■ WORK INSTRUCTION ■
Lines with "Québec": pull these out of the listing below.

■ INPUT FOR THIS TASK ■
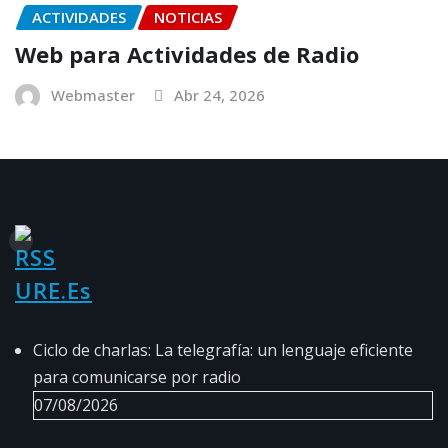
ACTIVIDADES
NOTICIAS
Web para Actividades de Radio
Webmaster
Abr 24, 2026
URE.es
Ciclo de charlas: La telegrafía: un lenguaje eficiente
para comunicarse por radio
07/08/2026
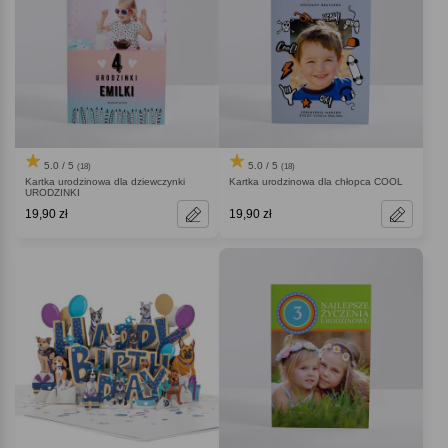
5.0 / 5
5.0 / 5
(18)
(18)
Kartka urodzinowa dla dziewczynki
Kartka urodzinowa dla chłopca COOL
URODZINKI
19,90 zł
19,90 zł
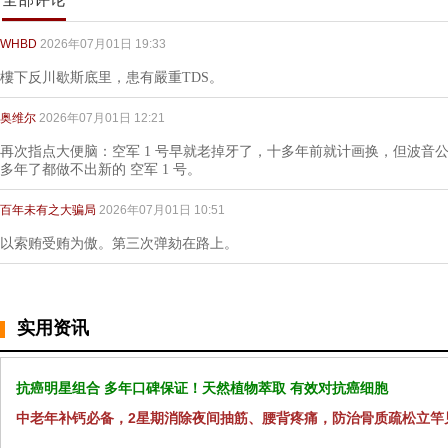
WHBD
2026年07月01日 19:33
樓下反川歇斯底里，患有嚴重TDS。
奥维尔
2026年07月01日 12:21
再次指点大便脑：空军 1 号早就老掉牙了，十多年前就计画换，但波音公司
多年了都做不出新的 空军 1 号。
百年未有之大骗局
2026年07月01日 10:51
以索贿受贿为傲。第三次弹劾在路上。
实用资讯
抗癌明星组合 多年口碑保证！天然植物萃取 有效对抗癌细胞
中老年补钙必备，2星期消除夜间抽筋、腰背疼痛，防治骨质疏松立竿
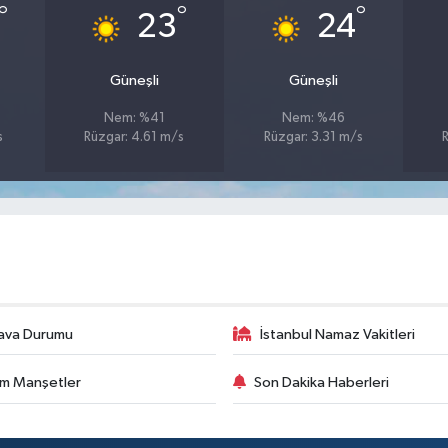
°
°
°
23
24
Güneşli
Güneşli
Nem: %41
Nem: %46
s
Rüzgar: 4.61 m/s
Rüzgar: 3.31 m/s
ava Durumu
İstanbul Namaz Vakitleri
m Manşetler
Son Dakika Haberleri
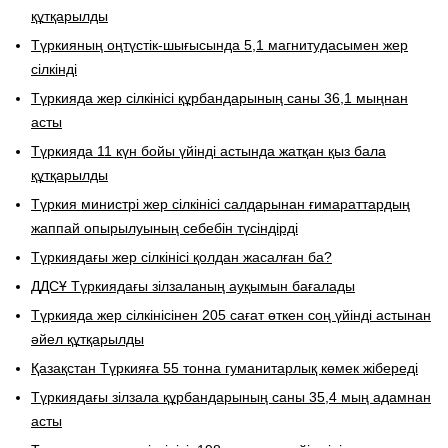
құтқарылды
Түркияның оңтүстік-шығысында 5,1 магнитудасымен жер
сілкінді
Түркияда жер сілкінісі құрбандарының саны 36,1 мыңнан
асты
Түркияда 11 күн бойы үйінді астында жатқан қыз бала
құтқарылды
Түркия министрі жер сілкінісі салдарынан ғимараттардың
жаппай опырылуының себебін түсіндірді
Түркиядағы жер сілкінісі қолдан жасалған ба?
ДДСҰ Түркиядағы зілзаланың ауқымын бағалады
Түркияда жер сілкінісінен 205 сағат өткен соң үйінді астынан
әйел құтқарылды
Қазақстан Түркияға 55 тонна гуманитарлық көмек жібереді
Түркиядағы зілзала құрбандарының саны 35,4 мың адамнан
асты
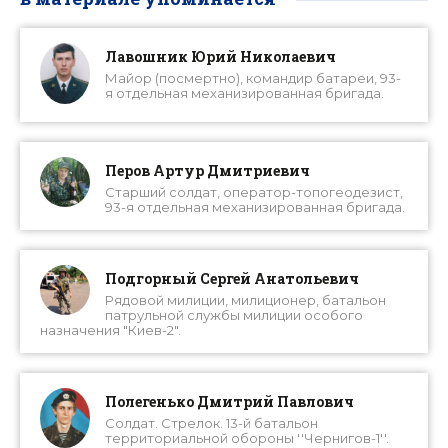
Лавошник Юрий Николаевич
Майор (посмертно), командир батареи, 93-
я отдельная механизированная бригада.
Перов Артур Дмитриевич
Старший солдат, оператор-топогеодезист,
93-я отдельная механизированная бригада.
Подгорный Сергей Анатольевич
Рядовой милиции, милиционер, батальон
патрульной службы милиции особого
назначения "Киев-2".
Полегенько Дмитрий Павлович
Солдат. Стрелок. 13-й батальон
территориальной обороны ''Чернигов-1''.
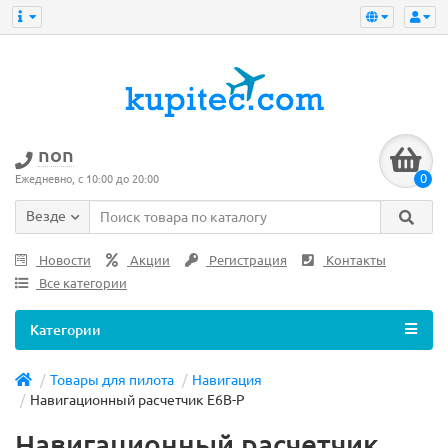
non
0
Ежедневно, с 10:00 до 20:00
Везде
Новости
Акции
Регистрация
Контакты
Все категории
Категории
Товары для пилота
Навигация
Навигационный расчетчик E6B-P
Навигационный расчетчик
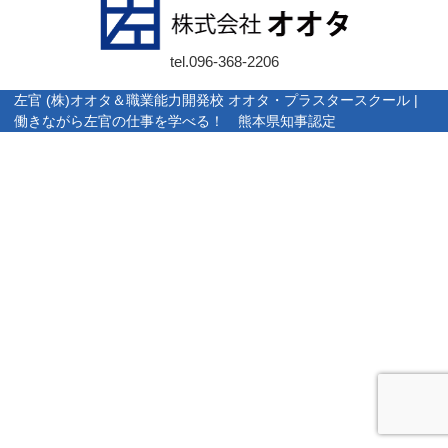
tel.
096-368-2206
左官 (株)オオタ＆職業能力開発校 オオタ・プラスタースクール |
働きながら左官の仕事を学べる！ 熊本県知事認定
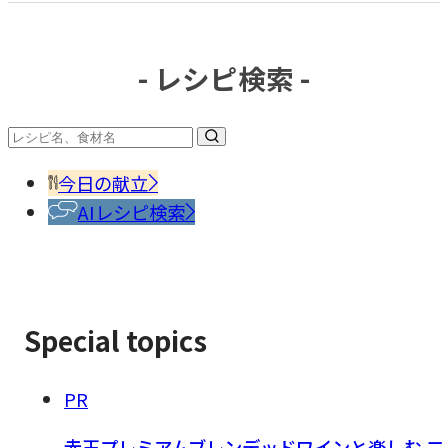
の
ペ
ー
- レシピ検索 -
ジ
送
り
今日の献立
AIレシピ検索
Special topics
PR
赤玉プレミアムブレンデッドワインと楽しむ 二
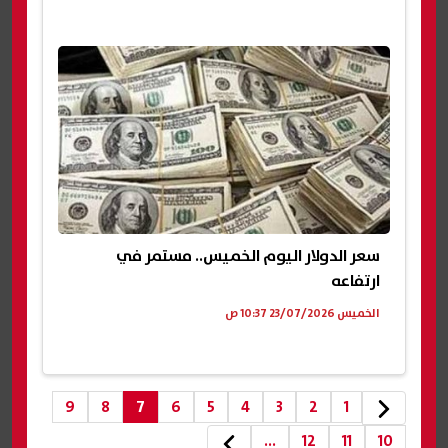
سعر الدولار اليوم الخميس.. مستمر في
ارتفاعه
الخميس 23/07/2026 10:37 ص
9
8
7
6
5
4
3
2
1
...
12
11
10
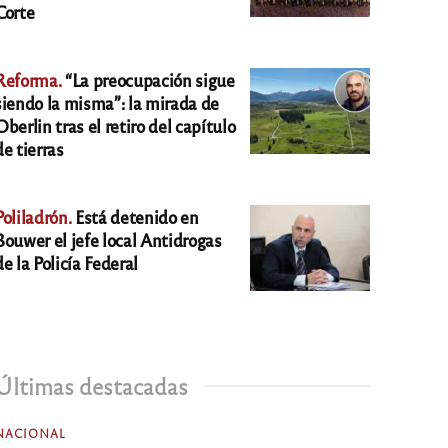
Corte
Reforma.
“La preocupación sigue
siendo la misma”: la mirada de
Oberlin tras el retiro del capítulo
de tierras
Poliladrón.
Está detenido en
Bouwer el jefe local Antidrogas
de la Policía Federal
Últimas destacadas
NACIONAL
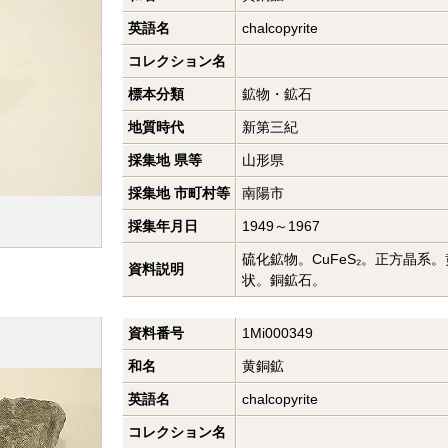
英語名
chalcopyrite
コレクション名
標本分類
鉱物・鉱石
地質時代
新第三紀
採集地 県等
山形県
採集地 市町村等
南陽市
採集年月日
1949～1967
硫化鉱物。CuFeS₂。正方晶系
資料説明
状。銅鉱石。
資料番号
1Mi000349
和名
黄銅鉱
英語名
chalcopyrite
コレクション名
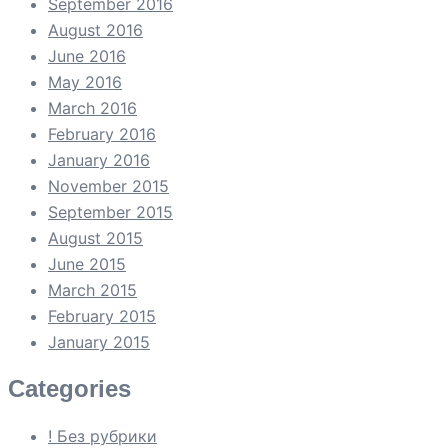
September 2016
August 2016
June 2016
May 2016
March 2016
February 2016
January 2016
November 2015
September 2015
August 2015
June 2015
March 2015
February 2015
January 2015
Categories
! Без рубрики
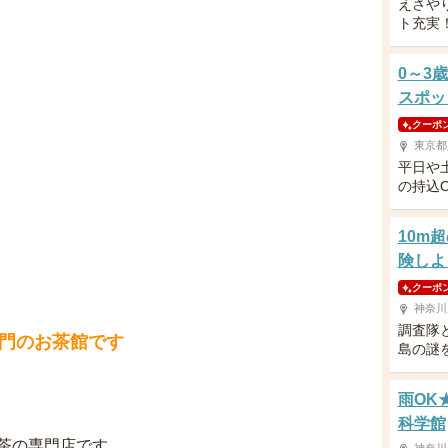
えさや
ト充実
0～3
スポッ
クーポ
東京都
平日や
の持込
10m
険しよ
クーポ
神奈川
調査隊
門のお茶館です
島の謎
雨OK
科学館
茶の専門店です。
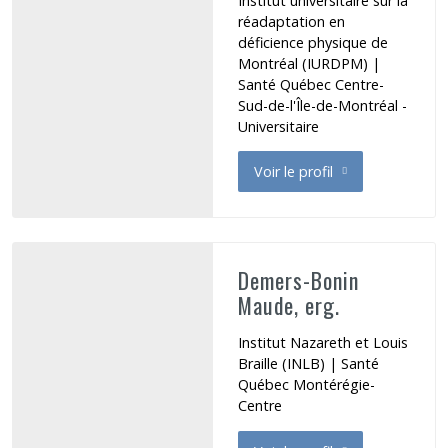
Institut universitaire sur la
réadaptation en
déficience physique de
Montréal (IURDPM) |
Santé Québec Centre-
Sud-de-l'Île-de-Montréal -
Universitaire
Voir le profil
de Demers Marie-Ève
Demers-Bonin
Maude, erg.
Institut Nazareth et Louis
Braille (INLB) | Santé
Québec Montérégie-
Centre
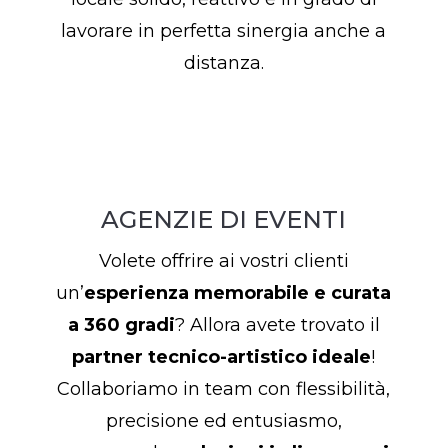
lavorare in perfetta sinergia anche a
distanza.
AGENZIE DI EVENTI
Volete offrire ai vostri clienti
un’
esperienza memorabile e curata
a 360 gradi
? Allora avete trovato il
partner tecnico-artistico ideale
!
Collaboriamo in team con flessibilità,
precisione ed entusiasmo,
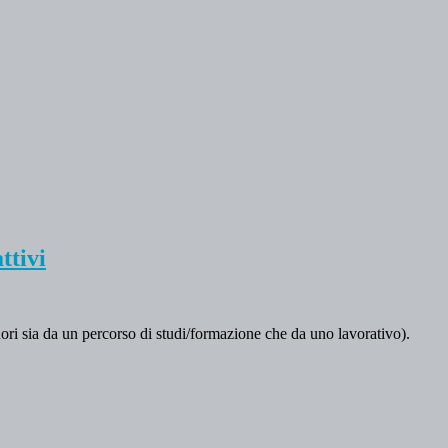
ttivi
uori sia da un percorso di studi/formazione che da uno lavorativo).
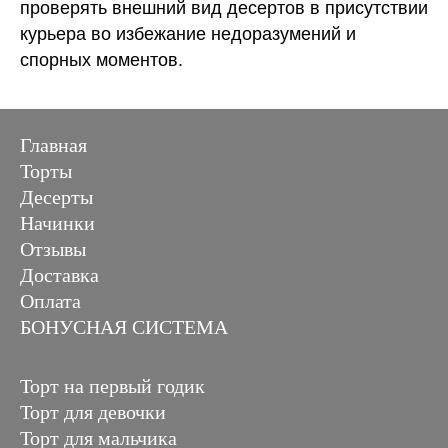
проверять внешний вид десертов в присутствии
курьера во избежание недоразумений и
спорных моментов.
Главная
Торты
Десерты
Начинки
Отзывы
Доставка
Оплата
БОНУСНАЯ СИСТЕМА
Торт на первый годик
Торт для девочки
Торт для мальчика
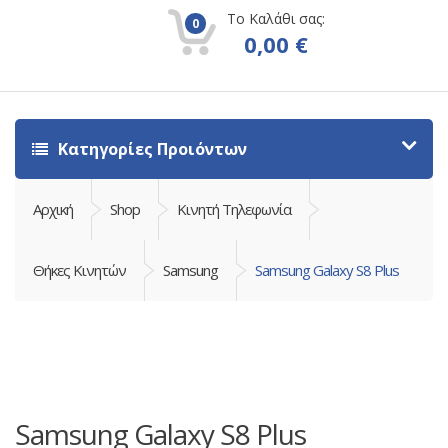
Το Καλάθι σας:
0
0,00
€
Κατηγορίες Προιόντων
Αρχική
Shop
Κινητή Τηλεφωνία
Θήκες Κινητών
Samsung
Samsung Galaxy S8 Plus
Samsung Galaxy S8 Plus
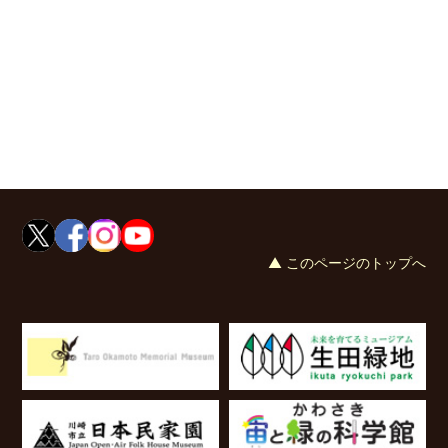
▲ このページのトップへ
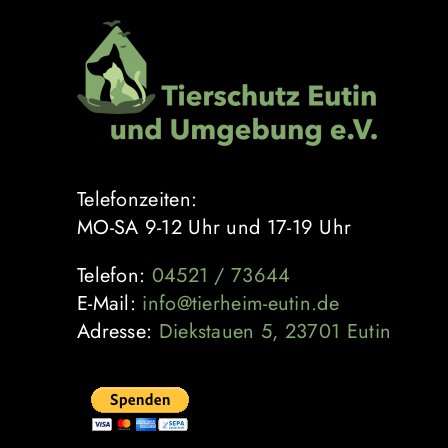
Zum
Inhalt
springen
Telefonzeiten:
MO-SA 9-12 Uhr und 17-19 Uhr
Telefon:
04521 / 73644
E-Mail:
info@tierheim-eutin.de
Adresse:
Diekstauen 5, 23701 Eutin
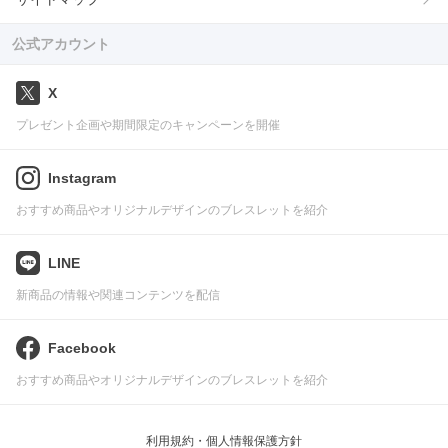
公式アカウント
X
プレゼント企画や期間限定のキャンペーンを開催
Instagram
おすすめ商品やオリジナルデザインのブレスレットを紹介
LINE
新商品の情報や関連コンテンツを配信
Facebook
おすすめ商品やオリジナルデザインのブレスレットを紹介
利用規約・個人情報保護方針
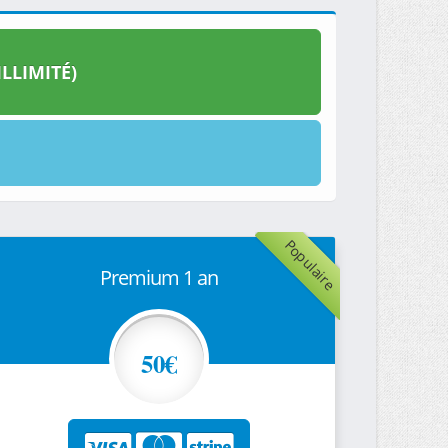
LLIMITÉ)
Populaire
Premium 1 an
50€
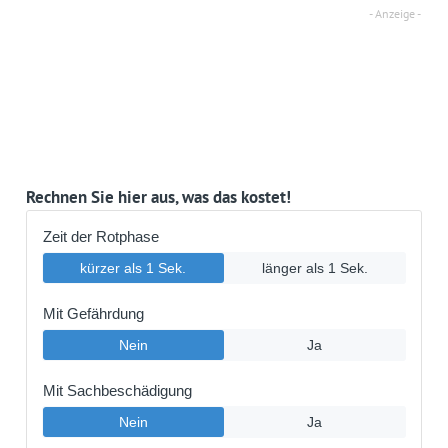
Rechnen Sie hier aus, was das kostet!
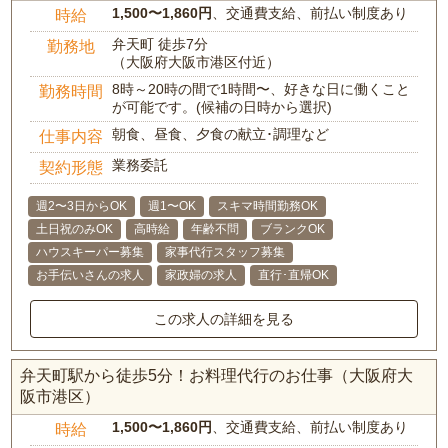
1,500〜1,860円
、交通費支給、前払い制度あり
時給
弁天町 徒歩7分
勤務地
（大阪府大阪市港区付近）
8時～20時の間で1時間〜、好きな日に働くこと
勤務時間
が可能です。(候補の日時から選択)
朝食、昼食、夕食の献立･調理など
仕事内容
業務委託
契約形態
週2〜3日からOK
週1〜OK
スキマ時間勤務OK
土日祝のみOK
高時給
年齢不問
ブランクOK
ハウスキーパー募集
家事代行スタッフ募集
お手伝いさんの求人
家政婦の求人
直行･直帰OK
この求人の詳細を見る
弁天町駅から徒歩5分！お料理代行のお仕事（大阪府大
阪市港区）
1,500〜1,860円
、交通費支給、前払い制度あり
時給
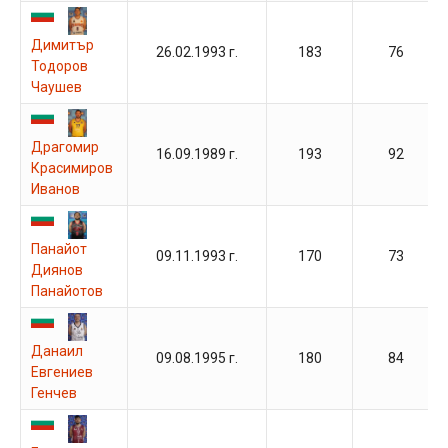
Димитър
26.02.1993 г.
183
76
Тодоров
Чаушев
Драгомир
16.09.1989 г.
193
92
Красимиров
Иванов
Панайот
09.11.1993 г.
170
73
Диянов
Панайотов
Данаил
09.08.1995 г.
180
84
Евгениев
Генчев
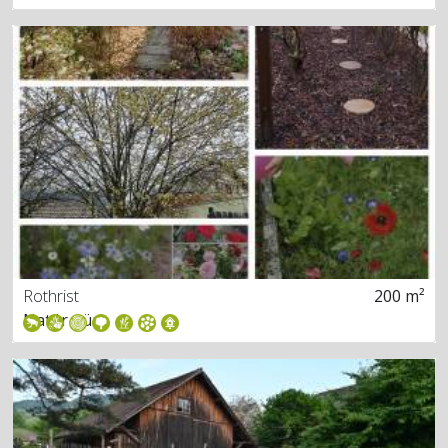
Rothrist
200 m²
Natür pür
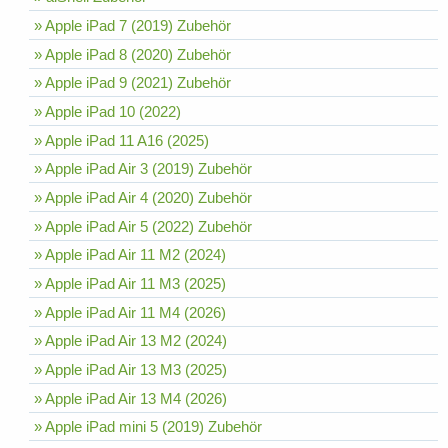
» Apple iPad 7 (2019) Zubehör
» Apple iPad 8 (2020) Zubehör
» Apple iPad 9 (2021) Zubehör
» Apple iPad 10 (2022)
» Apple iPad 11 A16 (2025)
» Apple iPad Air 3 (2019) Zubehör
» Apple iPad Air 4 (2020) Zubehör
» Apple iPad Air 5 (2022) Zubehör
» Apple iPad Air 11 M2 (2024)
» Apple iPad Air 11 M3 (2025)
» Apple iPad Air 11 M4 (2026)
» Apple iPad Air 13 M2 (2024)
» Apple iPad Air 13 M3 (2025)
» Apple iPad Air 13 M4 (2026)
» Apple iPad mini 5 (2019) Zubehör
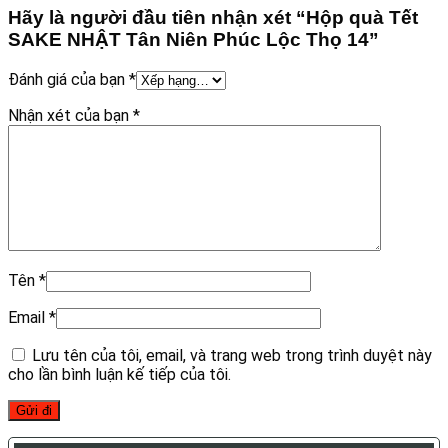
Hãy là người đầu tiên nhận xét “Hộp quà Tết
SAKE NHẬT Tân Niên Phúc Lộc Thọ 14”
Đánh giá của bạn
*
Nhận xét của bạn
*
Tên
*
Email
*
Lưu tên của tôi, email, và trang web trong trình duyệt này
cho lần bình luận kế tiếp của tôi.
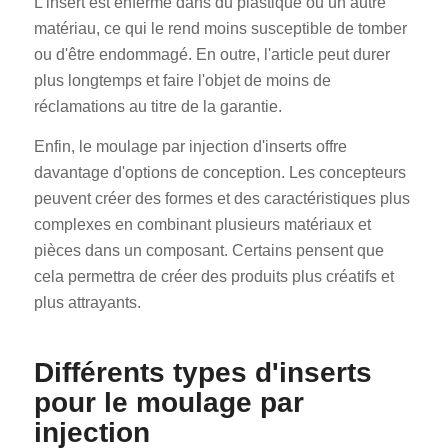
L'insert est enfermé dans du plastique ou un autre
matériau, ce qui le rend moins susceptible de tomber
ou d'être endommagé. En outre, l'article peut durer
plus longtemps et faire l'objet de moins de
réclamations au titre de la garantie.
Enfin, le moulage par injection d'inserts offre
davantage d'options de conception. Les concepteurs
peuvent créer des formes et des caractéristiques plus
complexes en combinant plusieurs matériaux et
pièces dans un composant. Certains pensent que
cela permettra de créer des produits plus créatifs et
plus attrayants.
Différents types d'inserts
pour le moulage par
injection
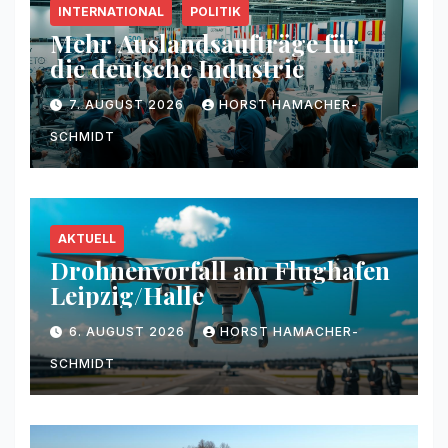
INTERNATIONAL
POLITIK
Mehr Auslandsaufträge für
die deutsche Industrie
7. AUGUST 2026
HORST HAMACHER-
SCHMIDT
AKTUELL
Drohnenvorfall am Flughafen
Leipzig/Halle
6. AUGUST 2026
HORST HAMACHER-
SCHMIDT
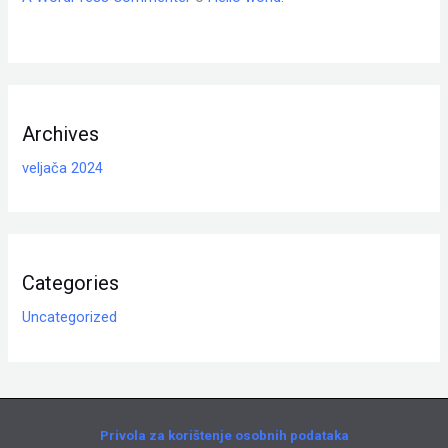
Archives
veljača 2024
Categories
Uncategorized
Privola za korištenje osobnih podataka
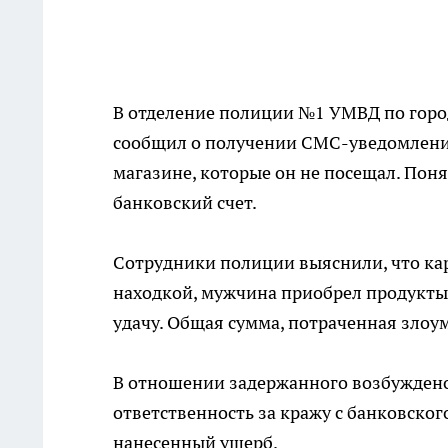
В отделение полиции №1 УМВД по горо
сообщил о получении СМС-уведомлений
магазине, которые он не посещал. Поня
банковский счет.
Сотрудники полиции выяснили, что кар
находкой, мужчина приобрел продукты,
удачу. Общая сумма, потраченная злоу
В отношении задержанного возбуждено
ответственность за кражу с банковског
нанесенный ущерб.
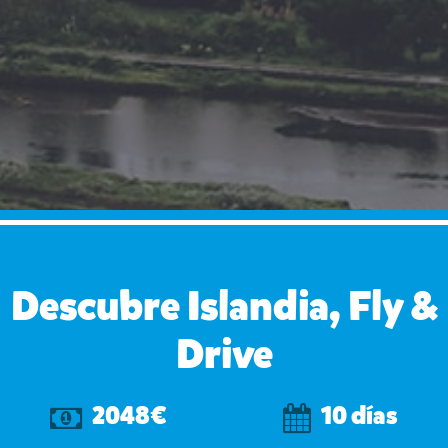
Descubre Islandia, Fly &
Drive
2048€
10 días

■ TASK SOLUTION ■
Santé Québec Centre-
Québec Montérégie-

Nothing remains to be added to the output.